Specializes in None yet.. 843 Posts

I figured I'd get a bunch of "put your big girl panties on and deal with it" responses....If those rules are standard everywhere then guess I have no choice then...I haven't gotten the signing bonus, but I think I'll put it in a savings account and give it back to them if I can't take the grind.

But, to for the person that asked if I came from a salaried world. Yes, I did, I was the head of my department and I could take a day off here and there if I needed. I haven't clocked in at a job since I was a teenager.

It's an adjustment for sure. Thanks to those that responded.

It is ROUGH to change to a new culture and to entry level at that after a successful career! I wonder, also, whether your needs for respect and autonomy are getting tweaked by not being met in the ways to which you are accustomed.

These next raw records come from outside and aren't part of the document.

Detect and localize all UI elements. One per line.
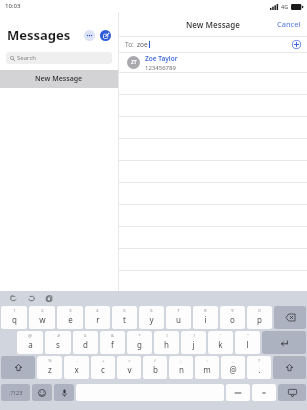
- button[interactable]: Voice input: [54, 384, 74, 401]
- button[interactable]: +: [91, 356, 115, 379]
- staticText: #: [57, 333, 60, 338]
- staticText: t: [123, 314, 126, 325]
- button[interactable]: 3: [57, 306, 83, 329]
- staticText: -: [76, 358, 78, 363]
- staticText: f: [111, 339, 114, 350]
- staticText: Search: [17, 54, 36, 62]
- staticText: v: [127, 364, 132, 375]
- button[interactable]: @: [17, 331, 43, 354]
- staticText: =: [128, 358, 131, 363]
- button[interactable]: Dash: [226, 384, 250, 401]
- staticText: 7: [177, 308, 180, 313]
- staticText: ): [193, 333, 195, 338]
- button[interactable]: Paste: [44, 293, 55, 304]
- button[interactable]: Undo: [8, 293, 19, 304]
- button[interactable]: Redo: [26, 293, 37, 304]
- button[interactable]: Shift: [273, 356, 306, 379]
- button[interactable]: 8: [193, 306, 218, 329]
- staticText: ;: [180, 358, 182, 363]
- button[interactable]: More options: [84, 30, 95, 41]
- staticText: To:: [125, 40, 134, 49]
- staticText: *: [138, 333, 141, 338]
- button[interactable]: ): [181, 331, 206, 354]
- button[interactable]: Return: [262, 331, 306, 354]
- staticText: o: [230, 314, 235, 325]
- staticText: 6: [150, 308, 153, 313]
- staticText: %: [48, 358, 52, 363]
- button[interactable]: ': [208, 331, 233, 354]
- staticText: z: [48, 364, 52, 375]
- button[interactable]: &: [100, 331, 125, 354]
- staticText: d: [83, 339, 88, 350]
- button[interactable]: Search: [6, 52, 112, 64]
- staticText: Cancel: [277, 19, 301, 29]
- button[interactable]: Cancel: [271, 15, 307, 33]
- staticText: m: [203, 364, 211, 375]
- button[interactable]: 7: [166, 306, 191, 329]
- staticText: ?: [258, 358, 260, 363]
- staticText: i: [204, 314, 207, 325]
- staticText: 9: [231, 308, 234, 313]
- staticText: £: [84, 333, 87, 338]
- staticText: w: [39, 314, 46, 325]
- button[interactable]: New Message: [0, 70, 118, 88]
- button[interactable]: 9: [220, 306, 245, 329]
- staticText: ": [247, 333, 249, 338]
- button[interactable]: Numbers and symbols: [1, 384, 30, 401]
- staticText: c: [101, 364, 105, 375]
- staticText: g: [137, 339, 142, 350]
- button[interactable]: ,: [221, 356, 245, 379]
- button[interactable]: ": [235, 331, 260, 354]
- button[interactable]: #: [45, 331, 71, 354]
- staticText: a: [28, 339, 33, 350]
- button[interactable]: *: [127, 331, 152, 354]
- staticText: ,: [232, 358, 234, 363]
- button[interactable]: 4: [85, 306, 110, 329]
- button[interactable]: Backspace: [274, 306, 306, 329]
- button[interactable]: Period: [252, 384, 276, 401]
- button[interactable]: :: [195, 356, 219, 379]
- staticText: 5: [123, 308, 126, 313]
- staticText: :: [206, 358, 208, 363]
- staticText: ': [220, 333, 221, 338]
- button[interactable]: £: [73, 331, 98, 354]
- staticText: &: [111, 333, 114, 338]
- staticText: /: [154, 358, 156, 363]
- staticText: Zoe Taylor: [145, 54, 178, 63]
- button[interactable]: Shift: [1, 356, 35, 379]
- button[interactable]: Emoji: [32, 384, 52, 401]
- button[interactable]: 1: [1, 306, 27, 329]
- button[interactable]: ?: [247, 356, 271, 379]
- staticText: 3: [69, 308, 72, 313]
- staticText: y: [149, 314, 154, 325]
- staticText: (: [166, 333, 168, 338]
- staticText: @: [28, 333, 32, 338]
- staticText: 4G: [281, 3, 289, 10]
- staticText: n: [179, 364, 184, 375]
- button[interactable]: =: [117, 356, 141, 379]
- button[interactable]: ;: [169, 356, 193, 379]
- staticText: b: [153, 364, 158, 375]
- staticText: 1: [13, 308, 16, 313]
- button[interactable]: 5: [112, 306, 137, 329]
- button[interactable]: 6: [139, 306, 164, 329]
- button[interactable]: 0: [247, 306, 272, 329]
- button[interactable]: %: [37, 356, 62, 379]
- staticText: e: [68, 314, 73, 325]
- staticText: @: [229, 364, 237, 375]
- button[interactable]: 2: [29, 306, 55, 329]
- button[interactable]: Add contact: [292, 40, 301, 49]
- staticText: .?123: [9, 389, 23, 396]
- staticText: zoe: [137, 40, 148, 49]
- button[interactable]: /: [143, 356, 167, 379]
- staticText: 10:03: [5, 2, 21, 10]
- button[interactable]: (: [154, 331, 179, 354]
- button[interactable]: ZT: [119, 53, 307, 72]
- staticText: q: [12, 314, 17, 325]
- button[interactable]: Compose new message: [100, 30, 111, 41]
- staticText: 8: [204, 308, 207, 313]
- button[interactable]: -: [64, 356, 89, 379]
- staticText: New Message: [186, 19, 240, 30]
- button[interactable]: Hide keyboard: [278, 384, 306, 401]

I know I liked having flexibility in my schedule (though it was a 50-60 hour week) and being the last word on most decisions.

I know that's true for me as a late-life career changer. But old dogs can learn new tricks and we do if are motivated enough by our new path.

Smart to bank that signing bonus!

Edited by SeattleJess

Wrangler156

Wrangler156

Specializes in PACU, Oncology/hospice. Has 2 years experience. 75 Posts

I understand what you are saying, I hated my nursing job in the hospital. I am now in ambulatory surgery and it is 10X better than the hospital. I was a new nurse in the hospital for about 6 months I gave it my 6 months hated every second of it and left with my 2 week notice in place. I know what you mean about the time off stuff its ridiculous. Anyone who says you are stuck do NOT believe them. I am going back to school to get my NP so I don't become "stuck" best of luck to you I understand where you are coming from. Look for a nursing job outside the hospital community health, outpatient surgery, de office, etc. Money may not be the same but I may be worth it. Best of luck to you - nurse with only 8 months of experience under my belt.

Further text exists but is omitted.